### [Task brief]
Beginning at the line that contains "8050 Zürich", write out every line down to the end of the records, with both ends kept and nothing added.

Transcribed page contents:
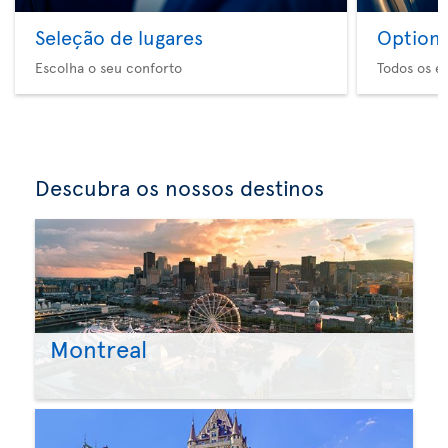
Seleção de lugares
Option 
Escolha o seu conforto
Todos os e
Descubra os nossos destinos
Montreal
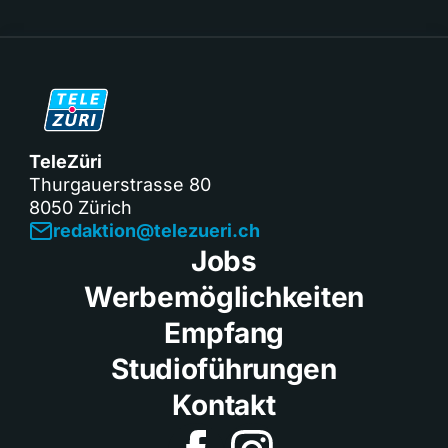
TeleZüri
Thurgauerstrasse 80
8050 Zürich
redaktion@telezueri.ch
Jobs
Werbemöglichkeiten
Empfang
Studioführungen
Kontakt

### [Answer space]
8050 Zürich
redaktion@telezueri.ch
Jobs
Werbemöglichkeiten
Empfang
Studioführungen
Kontakt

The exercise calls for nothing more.